## dataframe generation
generating data used in other plots

#### parameters

In [1]:
if "pbx_E_cutoff" not in locals():
    pbx_E_cutoff = 0.5
if "ads_model" not in locals():
    ads_model = "gemnet_relax_90"
if "showfigs" not in locals():
    showfigs = True
if showfigs:
    from IPython.display import display
if "use_premade" not in locals():
    use_premade = False

#### imports

In [2]:
import numpy as np
import pandas as pd
import sys
import os
import matplotlib.pyplot as plt
from matplotlib.patches import Patch
from matplotlib.lines import Line2D
import seaborn as sns

from DOE_HER import load_data, params

from pymatgen.ext.matproj import MPRester
from tqdm import tqdm

In [4]:
from matplotlib.pyplot import rc

rc("font", **{"family": "sans-serif", "sans-serif": ["Arial"]})

In [5]:
def _unpickle_block(values, placement, ndim):
    # Work around a pandas bug

    from pandas.core.internals.blocks import new_block

    return new_block(values, placement, ndim=ndim)

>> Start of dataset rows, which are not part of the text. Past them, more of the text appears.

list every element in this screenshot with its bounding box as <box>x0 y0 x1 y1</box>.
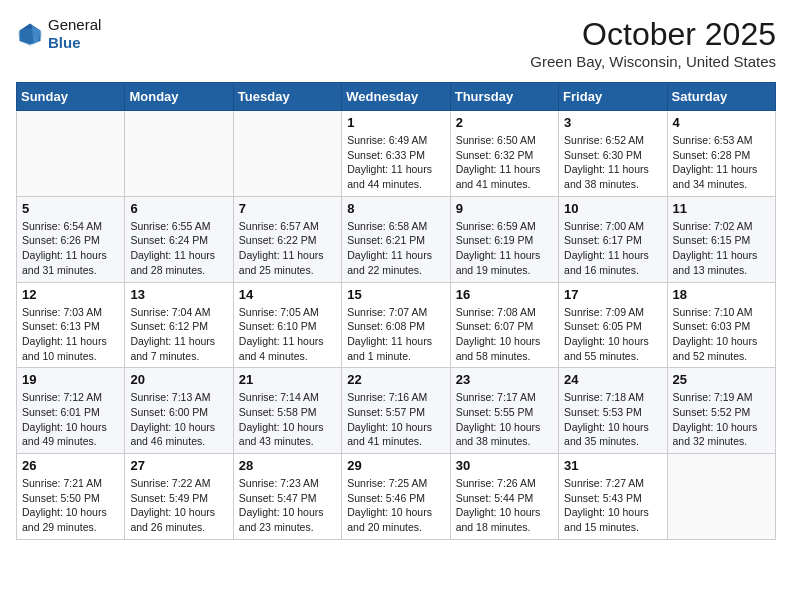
day-info: Sunrise: 7:23 AM Sunset: 5:47 PM Dayligh… <box>239 476 336 535</box>
calendar-week-1: 1Sunrise: 6:49 AM Sunset: 6:33 PM Daylig… <box>17 111 776 197</box>
day-info: Sunrise: 7:04 AM Sunset: 6:12 PM Dayligh… <box>130 305 227 364</box>
logo-icon <box>16 20 44 48</box>
weekday-header-wednesday: Wednesday <box>342 83 450 111</box>
day-number: 8 <box>347 201 444 216</box>
day-number: 5 <box>22 201 119 216</box>
day-number: 25 <box>673 372 770 387</box>
calendar-cell: 29Sunrise: 7:25 AM Sunset: 5:46 PM Dayli… <box>342 454 450 540</box>
calendar-cell <box>667 454 775 540</box>
day-info: Sunrise: 7:13 AM Sunset: 6:00 PM Dayligh… <box>130 390 227 449</box>
calendar-cell: 17Sunrise: 7:09 AM Sunset: 6:05 PM Dayli… <box>559 282 667 368</box>
day-number: 17 <box>564 287 661 302</box>
day-info: Sunrise: 7:08 AM Sunset: 6:07 PM Dayligh… <box>456 305 553 364</box>
weekday-header-friday: Friday <box>559 83 667 111</box>
day-number: 1 <box>347 115 444 130</box>
calendar-cell: 27Sunrise: 7:22 AM Sunset: 5:49 PM Dayli… <box>125 454 233 540</box>
calendar-cell: 15Sunrise: 7:07 AM Sunset: 6:08 PM Dayli… <box>342 282 450 368</box>
day-info: Sunrise: 6:54 AM Sunset: 6:26 PM Dayligh… <box>22 219 119 278</box>
calendar-cell: 18Sunrise: 7:10 AM Sunset: 6:03 PM Dayli… <box>667 282 775 368</box>
day-number: 4 <box>673 115 770 130</box>
calendar-week-2: 5Sunrise: 6:54 AM Sunset: 6:26 PM Daylig… <box>17 196 776 282</box>
day-info: Sunrise: 6:59 AM Sunset: 6:19 PM Dayligh… <box>456 219 553 278</box>
day-number: 30 <box>456 458 553 473</box>
calendar-cell <box>233 111 341 197</box>
day-info: Sunrise: 6:57 AM Sunset: 6:22 PM Dayligh… <box>239 219 336 278</box>
calendar-cell: 16Sunrise: 7:08 AM Sunset: 6:07 PM Dayli… <box>450 282 558 368</box>
day-info: Sunrise: 7:16 AM Sunset: 5:57 PM Dayligh… <box>347 390 444 449</box>
calendar-cell <box>125 111 233 197</box>
calendar-cell: 3Sunrise: 6:52 AM Sunset: 6:30 PM Daylig… <box>559 111 667 197</box>
calendar-cell: 13Sunrise: 7:04 AM Sunset: 6:12 PM Dayli… <box>125 282 233 368</box>
weekday-header-saturday: Saturday <box>667 83 775 111</box>
calendar-cell: 25Sunrise: 7:19 AM Sunset: 5:52 PM Dayli… <box>667 368 775 454</box>
day-number: 31 <box>564 458 661 473</box>
day-info: Sunrise: 6:55 AM Sunset: 6:24 PM Dayligh… <box>130 219 227 278</box>
day-number: 18 <box>673 287 770 302</box>
calendar-cell: 9Sunrise: 6:59 AM Sunset: 6:19 PM Daylig… <box>450 196 558 282</box>
day-number: 19 <box>22 372 119 387</box>
calendar-cell: 23Sunrise: 7:17 AM Sunset: 5:55 PM Dayli… <box>450 368 558 454</box>
day-number: 12 <box>22 287 119 302</box>
calendar-cell: 12Sunrise: 7:03 AM Sunset: 6:13 PM Dayli… <box>17 282 125 368</box>
calendar-cell: 7Sunrise: 6:57 AM Sunset: 6:22 PM Daylig… <box>233 196 341 282</box>
day-number: 27 <box>130 458 227 473</box>
calendar-week-3: 12Sunrise: 7:03 AM Sunset: 6:13 PM Dayli… <box>17 282 776 368</box>
day-number: 6 <box>130 201 227 216</box>
day-number: 10 <box>564 201 661 216</box>
calendar: SundayMondayTuesdayWednesdayThursdayFrid… <box>16 82 776 540</box>
weekday-header-thursday: Thursday <box>450 83 558 111</box>
day-info: Sunrise: 7:22 AM Sunset: 5:49 PM Dayligh… <box>130 476 227 535</box>
calendar-cell: 1Sunrise: 6:49 AM Sunset: 6:33 PM Daylig… <box>342 111 450 197</box>
calendar-cell: 22Sunrise: 7:16 AM Sunset: 5:57 PM Dayli… <box>342 368 450 454</box>
day-info: Sunrise: 6:49 AM Sunset: 6:33 PM Dayligh… <box>347 133 444 192</box>
month-title: October 2025 <box>530 16 776 53</box>
day-info: Sunrise: 7:25 AM Sunset: 5:46 PM Dayligh… <box>347 476 444 535</box>
day-number: 9 <box>456 201 553 216</box>
calendar-cell: 31Sunrise: 7:27 AM Sunset: 5:43 PM Dayli… <box>559 454 667 540</box>
location: Green Bay, Wisconsin, United States <box>530 53 776 70</box>
day-info: Sunrise: 7:00 AM Sunset: 6:17 PM Dayligh… <box>564 219 661 278</box>
day-info: Sunrise: 7:17 AM Sunset: 5:55 PM Dayligh… <box>456 390 553 449</box>
calendar-cell: 28Sunrise: 7:23 AM Sunset: 5:47 PM Dayli… <box>233 454 341 540</box>
day-number: 16 <box>456 287 553 302</box>
day-info: Sunrise: 6:58 AM Sunset: 6:21 PM Dayligh… <box>347 219 444 278</box>
day-number: 24 <box>564 372 661 387</box>
day-info: Sunrise: 7:18 AM Sunset: 5:53 PM Dayligh… <box>564 390 661 449</box>
calendar-cell: 10Sunrise: 7:00 AM Sunset: 6:17 PM Dayli… <box>559 196 667 282</box>
day-info: Sunrise: 7:21 AM Sunset: 5:50 PM Dayligh… <box>22 476 119 535</box>
day-number: 21 <box>239 372 336 387</box>
header: General Blue October 2025 Green Bay, Wis… <box>16 16 776 70</box>
day-info: Sunrise: 7:12 AM Sunset: 6:01 PM Dayligh… <box>22 390 119 449</box>
calendar-cell: 26Sunrise: 7:21 AM Sunset: 5:50 PM Dayli… <box>17 454 125 540</box>
day-info: Sunrise: 7:03 AM Sunset: 6:13 PM Dayligh… <box>22 305 119 364</box>
day-number: 14 <box>239 287 336 302</box>
day-info: Sunrise: 7:19 AM Sunset: 5:52 PM Dayligh… <box>673 390 770 449</box>
day-number: 3 <box>564 115 661 130</box>
day-info: Sunrise: 7:27 AM Sunset: 5:43 PM Dayligh… <box>564 476 661 535</box>
calendar-cell: 6Sunrise: 6:55 AM Sunset: 6:24 PM Daylig… <box>125 196 233 282</box>
calendar-cell: 11Sunrise: 7:02 AM Sunset: 6:15 PM Dayli… <box>667 196 775 282</box>
day-info: Sunrise: 7:07 AM Sunset: 6:08 PM Dayligh… <box>347 305 444 364</box>
weekday-header-tuesday: Tuesday <box>233 83 341 111</box>
day-info: Sunrise: 6:52 AM Sunset: 6:30 PM Dayligh… <box>564 133 661 192</box>
calendar-cell: 5Sunrise: 6:54 AM Sunset: 6:26 PM Daylig… <box>17 196 125 282</box>
day-number: 2 <box>456 115 553 130</box>
day-info: Sunrise: 7:05 AM Sunset: 6:10 PM Dayligh… <box>239 305 336 364</box>
day-number: 13 <box>130 287 227 302</box>
calendar-cell: 2Sunrise: 6:50 AM Sunset: 6:32 PM Daylig… <box>450 111 558 197</box>
weekday-header-row: SundayMondayTuesdayWednesdayThursdayFrid… <box>17 83 776 111</box>
day-number: 15 <box>347 287 444 302</box>
day-number: 23 <box>456 372 553 387</box>
calendar-week-5: 26Sunrise: 7:21 AM Sunset: 5:50 PM Dayli… <box>17 454 776 540</box>
day-number: 22 <box>347 372 444 387</box>
calendar-cell: 4Sunrise: 6:53 AM Sunset: 6:28 PM Daylig… <box>667 111 775 197</box>
calendar-cell: 19Sunrise: 7:12 AM Sunset: 6:01 PM Dayli… <box>17 368 125 454</box>
day-info: Sunrise: 7:02 AM Sunset: 6:15 PM Dayligh… <box>673 219 770 278</box>
calendar-cell: 21Sunrise: 7:14 AM Sunset: 5:58 PM Dayli… <box>233 368 341 454</box>
day-info: Sunrise: 6:50 AM Sunset: 6:32 PM Dayligh… <box>456 133 553 192</box>
day-info: Sunrise: 7:26 AM Sunset: 5:44 PM Dayligh… <box>456 476 553 535</box>
calendar-cell: 30Sunrise: 7:26 AM Sunset: 5:44 PM Dayli… <box>450 454 558 540</box>
day-number: 20 <box>130 372 227 387</box>
day-number: 11 <box>673 201 770 216</box>
logo-text: General Blue <box>48 16 101 52</box>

pd._libs.internals._unpickle_block = _unpickle_block

#### load experimental data

In [6]:
exp_df = load_data.experimental_data()  # expt_type='Water', drop_desc=False)

In [7]:
exp_df["LogRate"] = exp_df.MaxRate.apply(np.log)
exp_df = exp_df[exp_df.LogRate.apply(np.isfinite)]

#### load adsorption data

In [8]:
lc_ads_df = load_data.adsorption_energies(
    min_energy=True
)  # .min_adsorption_energies(origin='gemnet_relax_90')

#### load stability data

In [9]:
PDF_full = load_data.binary_echem_stabilities(
    V_range=[
        -1.2,
    ],
    pH_range=[
        8.5,
    ],
)
PDF_full["Components"] = PDF_full.chemsys.apply(
    lambda x: [(x[0], "X") if len(x) == 1 else x][0]
)
PDF_full["mpid"] = PDF_full.entry_id
stab_df = PDF_full[PDF_full.type == "solid"].drop("type", axis=1)
stab_df = stab_df[stab_df.energy < pbx_E_cutoff]

100%|██████████| 253/253 [00:01<00:00, 241.54it/s]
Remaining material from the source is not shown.